Simultaneous raids in 50 provinces across Türkiye on Tuesday netted 202 suspects involved in a long string of financial crimes, from fraud to bribery.

Nicknamed "Girdap" (Whirlpool), the operation was coordinated by the Turkish National Police’s organized crime and anti-smuggling units and targeted 264 suspects. Operations were underway to capture the remaining suspects, while another 190 people were summoned to police stations for questioning regarding the crimes.

The Interior Ministry said in a statement that the operations were the culmination of an investigation and surveillance conducted over around six months, against financial crime networks defrauding citizens and state institutions. Suspects are accused of fraud, forgery of official documents and money, rigging the public tenders, bribery, violation of tax laws and usury. During the search of the suspects' residences and offices, police squads discovered an unspecified amount of guns and ammunition, along with fake police uniforms.

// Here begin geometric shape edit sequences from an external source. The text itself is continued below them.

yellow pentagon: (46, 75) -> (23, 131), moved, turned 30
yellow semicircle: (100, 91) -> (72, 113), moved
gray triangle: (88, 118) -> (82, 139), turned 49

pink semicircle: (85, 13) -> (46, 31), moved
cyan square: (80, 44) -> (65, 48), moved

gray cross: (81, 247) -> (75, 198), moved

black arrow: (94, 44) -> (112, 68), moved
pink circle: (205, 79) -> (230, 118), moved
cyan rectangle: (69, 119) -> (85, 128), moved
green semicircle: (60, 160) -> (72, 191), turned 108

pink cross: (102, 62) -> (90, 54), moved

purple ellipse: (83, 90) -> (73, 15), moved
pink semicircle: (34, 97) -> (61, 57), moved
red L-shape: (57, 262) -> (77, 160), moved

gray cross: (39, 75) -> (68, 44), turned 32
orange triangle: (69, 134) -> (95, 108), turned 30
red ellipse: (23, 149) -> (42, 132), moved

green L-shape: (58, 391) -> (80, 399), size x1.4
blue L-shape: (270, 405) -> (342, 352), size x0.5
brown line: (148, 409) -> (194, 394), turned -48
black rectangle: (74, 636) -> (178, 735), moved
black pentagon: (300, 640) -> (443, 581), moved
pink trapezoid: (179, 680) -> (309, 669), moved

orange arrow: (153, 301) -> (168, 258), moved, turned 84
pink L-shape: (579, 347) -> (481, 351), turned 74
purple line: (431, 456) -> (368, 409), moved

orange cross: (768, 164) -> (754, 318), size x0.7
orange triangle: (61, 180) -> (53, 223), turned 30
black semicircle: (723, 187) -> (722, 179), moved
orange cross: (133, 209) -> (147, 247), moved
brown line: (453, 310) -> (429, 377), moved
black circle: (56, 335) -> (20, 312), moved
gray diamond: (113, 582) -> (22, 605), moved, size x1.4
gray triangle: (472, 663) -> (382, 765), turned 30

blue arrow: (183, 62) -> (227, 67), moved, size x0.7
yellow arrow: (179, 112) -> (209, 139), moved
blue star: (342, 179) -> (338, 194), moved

In a chapter of operations in the southern province of Antalya, police apprehended suspects defrauding their victims of about $537,392 (TL 10 million) in a scheme involving people in a get-rich-quick scheme. Suspects posing as businesspeople are accused of posting fake job ads in local newspapers to look for the legitimacy of their fake companies and collecting money from unsuspecting investors for business partnerships.

In the western province of Denizli, police detained members of a gang accused of usury. The suspects, who were running an illegal casino, forced customers with outstanding debts to borrow from them, in return for future payments with high-interest rates and forced them into signing blank debt bills. When victims failed to pay their debts, they’d fill the bills with high amounts and extort money from them.

In the southern province of Mersin, suspects were accused of collaborating with a bank employee to trick their victims to give their credit card information, telling them that they would increase their spending limits. Other members of the gang based in Mersin are accused of posing as lawyers and counter-narcotics police and defrauding a victim with a fake raid in his house on false charges and asking for bribes to cover up the crime they concocted.

Other suspects detained in operations are accused of posing as lawyers and people "connected to bureaucrats in high places" and defrauding their victims by taking bribes with the promise of "covering up their criminal cases by buying judges."